Sgombriamo ogni dubbio prima di parlare, abbiamo perso il referendum sulla separazione delle carriere.
Questo non significa, come asseriscono Mangialardi e Romano che questa sconfitta dolorosa sia l’ inizio di un rovesciamento delle situazioni a favore della sinistra .
Se fosse così, cinque anni fa’ avete perso il Comune di Senigallia e la Regione, dopo anche le politiche del 2022 e le regionali di un anno fa’ con un distacco di otto punti,seguendo la vostra logica, la sinistra si doveva sotterrare, ha mancato tutti gli appuntamenti importanti della vita politica, eppure vince un referendum. Noi e lo ribadisco senza nessun tipo di giustificazione, dobbiamo ritirare una legge soggetta a referendum comfermatìvo, ma rimaniamo alla guida del Governo, della Regione e ci auguriamo di rimanere in sella anche a Senigallia. Ritengo che delle elezioni politiche o amministrative siano molto diverse da una sconfitta ad un referendum.L’ altra volta vi ricordate, Mangialardi mostrava l ufficio a Volpini e le cose sono andate in modo diverso, perdiamo un referendum e già si siedono in poltrona, attenzione a non cadere.
Noi accettiamo questa sconfitta, ma non abbiamo le certezze di Mangialardi e Romano, le Comunali sono un altra cosa e ci batteremo in modo leale a sostegno della ricomferma di Olivetti. Rispettiamo il voto referendario, ma non ci facciamo scoraggiare da questo, riteniamo si sia persa una possibilità di migliorare la giustizia, i cittadini l hanno respinta, la sinistra ha paventato pericoli inesistenti e farseschi e molti si sono fatti condizionare, noi forse non ci siamo spiegati bene, ma Senigallia è un altra cosa, ed è ne siamo convinti una partita aperta dove Fratelli D Italia si impegnerà fino in fondo.

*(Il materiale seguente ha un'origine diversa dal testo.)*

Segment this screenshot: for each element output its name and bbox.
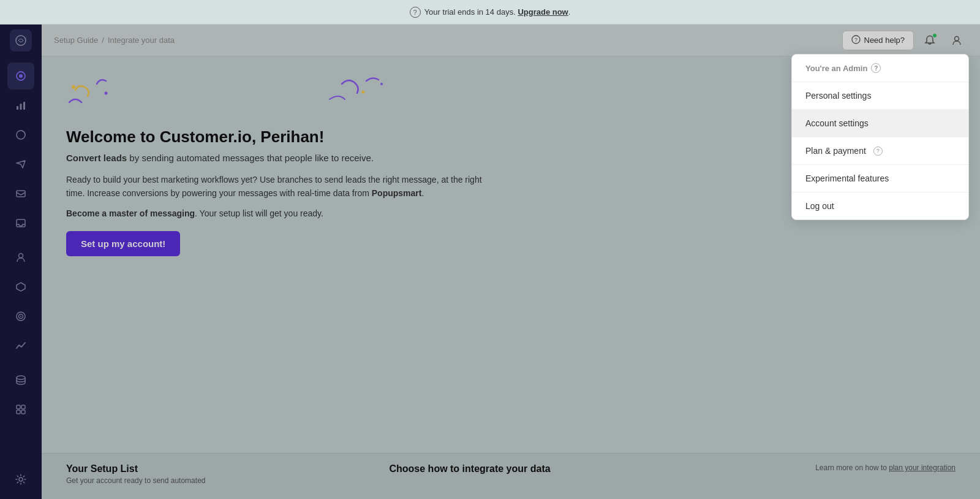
welcome-body: Ready to build your best marketing workf… [66, 173, 495, 200]
setup-account-button[interactable]: Set up my account! [66, 231, 180, 256]
dropdown-item-plan-payment[interactable]: Plan & payment ? [792, 137, 968, 165]
setup-list-sub: Get your account ready to send automated [66, 476, 205, 485]
svg-point-13 [17, 376, 25, 379]
integrate-section: Choose how to integrate your data [389, 463, 550, 474]
setup-list-title: Your Setup List [66, 463, 205, 474]
bottom-right-link: Learn more on how to plan your integrati… [815, 463, 956, 472]
sidebar-item-analytics[interactable] [7, 92, 34, 119]
subtitle-lead: Convert leads [66, 153, 127, 163]
sidebar-item-data[interactable] [7, 367, 34, 394]
svg-point-24 [362, 91, 365, 94]
sidebar-item-objects[interactable] [7, 273, 34, 300]
breadcrumb-root[interactable]: Setup Guide [54, 36, 98, 45]
banner-period: . [568, 7, 571, 17]
plan-payment-label: Plan & payment [805, 146, 866, 156]
sidebar [0, 25, 42, 499]
sidebar-item-campaigns[interactable] [7, 151, 34, 178]
svg-point-22 [72, 85, 75, 89]
sidebar-item-settings[interactable] [7, 466, 34, 493]
breadcrumb: Setup Guide / Integrate your data [54, 36, 175, 45]
header-actions: ? Need help? [842, 29, 968, 51]
mastery-text: Become a master of messaging. Your setup… [66, 207, 495, 220]
svg-rect-3 [17, 106, 18, 110]
logout-label: Log out [805, 201, 834, 211]
need-help-label: Need help? [864, 36, 905, 45]
mastery-lead: Become a master of messaging [66, 208, 195, 218]
svg-point-12 [20, 316, 21, 317]
plan-question-icon: ? [873, 147, 883, 156]
svg-point-18 [19, 478, 23, 481]
svg-rect-5 [23, 102, 25, 110]
svg-point-21 [955, 36, 959, 40]
plan-integration-link[interactable]: plan your integration [889, 463, 956, 472]
brand-name: Popupsmart [372, 188, 422, 198]
dropdown-item-logout[interactable]: Log out [792, 192, 968, 219]
page-header: Setup Guide / Integrate your data ? Need… [42, 25, 980, 56]
admin-question-icon: ? [871, 63, 881, 73]
need-help-button[interactable]: ? Need help? [842, 31, 914, 50]
svg-rect-15 [21, 405, 25, 409]
svg-rect-14 [17, 405, 20, 409]
need-help-icon: ? [851, 35, 861, 46]
banner-text: Your trial ends in 14 days. [424, 7, 518, 17]
dropdown-item-personal-settings[interactable]: Personal settings [792, 82, 968, 110]
sidebar-item-integrations[interactable] [7, 396, 34, 423]
mastery-rest: . Your setup list will get you ready. [195, 208, 323, 218]
user-dropdown-menu: You're an Admin ? Personal settings Acco… [791, 54, 969, 220]
svg-point-23 [105, 92, 108, 95]
svg-rect-16 [17, 410, 20, 414]
sidebar-item-activity[interactable] [7, 63, 34, 90]
dropdown-item-account-settings[interactable]: Account settings [792, 110, 968, 137]
banner-question-icon: ? [410, 7, 421, 18]
account-settings-label: Account settings [805, 118, 869, 128]
subtitle-text: by sending automated messages that peopl… [127, 153, 374, 163]
sidebar-item-reports[interactable] [7, 121, 34, 148]
sidebar-item-metrics[interactable] [7, 332, 34, 359]
admin-text: You're an Admin [805, 64, 867, 73]
bottom-bar: Your Setup List Get your account ready t… [42, 453, 980, 499]
svg-point-0 [16, 36, 26, 45]
experimental-features-label: Experimental features [805, 173, 889, 183]
svg-rect-4 [20, 104, 22, 110]
breadcrumb-current: Integrate your data [108, 36, 175, 45]
sidebar-item-inbox[interactable] [7, 210, 34, 237]
dropdown-admin-label: You're an Admin ? [792, 55, 968, 82]
sidebar-item-people[interactable] [7, 244, 34, 271]
svg-text:?: ? [854, 37, 857, 43]
dropdown-item-experimental-features[interactable]: Experimental features [792, 165, 968, 192]
bottom-right-text: Learn more on how to [815, 463, 887, 472]
sidebar-item-segments[interactable] [7, 303, 34, 330]
notifications-button[interactable] [919, 29, 941, 51]
setup-list-section: Your Setup List Get your account ready t… [66, 463, 205, 485]
upgrade-link[interactable]: Upgrade now [518, 7, 568, 17]
user-menu-button[interactable] [946, 29, 968, 51]
svg-point-2 [19, 74, 23, 78]
notification-dot [932, 33, 937, 38]
svg-point-9 [19, 254, 23, 258]
trial-banner: ? Your trial ends in 14 days. Upgrade no… [0, 0, 980, 25]
personal-settings-label: Personal settings [805, 91, 871, 101]
sidebar-item-messages[interactable] [7, 180, 34, 207]
sidebar-logo[interactable] [10, 29, 32, 51]
breadcrumb-separator: / [102, 36, 104, 45]
body-end: . [421, 188, 424, 198]
integrate-title: Choose how to integrate your data [389, 463, 550, 474]
svg-rect-17 [21, 410, 25, 414]
svg-point-25 [380, 83, 383, 85]
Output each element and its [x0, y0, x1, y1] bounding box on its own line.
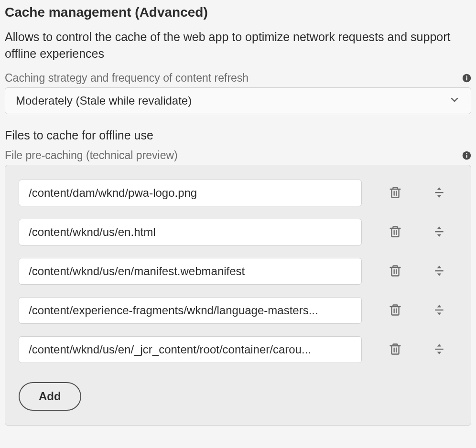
strategy-selected-value: Moderately (Stale while revalidate)	[16, 94, 449, 107]
reorder-icon	[433, 303, 445, 319]
svg-rect-20	[435, 348, 443, 349]
trash-icon	[389, 342, 402, 358]
cache-management-panel: Cache management (Advanced) Allows to co…	[0, 0, 476, 430]
delete-button[interactable]	[388, 303, 402, 318]
file-path-input[interactable]	[19, 336, 362, 363]
row-actions	[388, 186, 446, 200]
strategy-label: Caching strategy and frequency of conten…	[5, 72, 249, 85]
add-button[interactable]: Add	[19, 382, 81, 411]
reorder-button[interactable]	[432, 264, 446, 278]
trash-icon	[389, 185, 402, 201]
file-path-input[interactable]	[19, 258, 362, 285]
row-actions	[388, 342, 446, 357]
file-row	[19, 336, 457, 363]
svg-rect-17	[435, 309, 443, 310]
svg-rect-14	[435, 270, 443, 271]
strategy-select[interactable]: Moderately (Stale while revalidate)	[5, 87, 471, 114]
file-row	[19, 180, 457, 206]
precache-heading: Files to cache for offline use	[5, 128, 471, 142]
info-icon[interactable]	[462, 151, 471, 160]
reorder-button[interactable]	[432, 303, 446, 318]
delete-button[interactable]	[388, 186, 402, 200]
precache-label-row: File pre-caching (technical preview)	[5, 149, 471, 162]
reorder-button[interactable]	[432, 342, 446, 357]
row-actions	[388, 303, 446, 318]
section-description: Allows to control the cache of the web a…	[5, 29, 471, 62]
section-title: Cache management (Advanced)	[5, 5, 471, 20]
row-actions	[388, 225, 446, 239]
file-row	[19, 297, 457, 324]
reorder-icon	[433, 264, 445, 279]
info-icon[interactable]	[462, 74, 471, 83]
trash-icon	[389, 264, 402, 279]
svg-point-2	[466, 75, 467, 77]
delete-button[interactable]	[388, 264, 402, 278]
svg-rect-1	[466, 77, 467, 80]
file-row	[19, 258, 457, 285]
svg-rect-8	[435, 192, 443, 192]
file-path-input[interactable]	[19, 219, 362, 245]
reorder-button[interactable]	[432, 186, 446, 200]
strategy-label-row: Caching strategy and frequency of conten…	[5, 72, 471, 85]
delete-button[interactable]	[388, 225, 402, 239]
precache-panel: Add	[5, 165, 471, 426]
file-path-input[interactable]	[19, 297, 362, 324]
reorder-button[interactable]	[432, 225, 446, 239]
svg-rect-4	[466, 155, 467, 158]
trash-icon	[389, 224, 402, 240]
svg-rect-11	[435, 231, 443, 232]
file-path-input[interactable]	[19, 180, 362, 206]
reorder-icon	[433, 342, 445, 358]
reorder-icon	[433, 185, 445, 201]
delete-button[interactable]	[388, 342, 402, 357]
precache-label: File pre-caching (technical preview)	[5, 149, 178, 162]
trash-icon	[389, 303, 402, 319]
reorder-icon	[433, 224, 445, 240]
chevron-down-icon	[449, 94, 460, 107]
file-row	[19, 219, 457, 245]
row-actions	[388, 264, 446, 278]
svg-point-5	[466, 153, 467, 154]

Ps. Qualcuno asseriva che chi votava SI, era aiutato dalla Criminalità Organizzata, abbiamo perso con le stesse percentuali di Senigallia in Campania, Calabria e Sicilia, tirate voi le conclusioni, forse qualche fesseria l hanno raccontata, oppure non si spiega il motivo della nostra sconfitta dove sono presenti le organizzazioni di camorra, andrangheta e mafia che dovevano secondo qualcuno patteggiare per noi.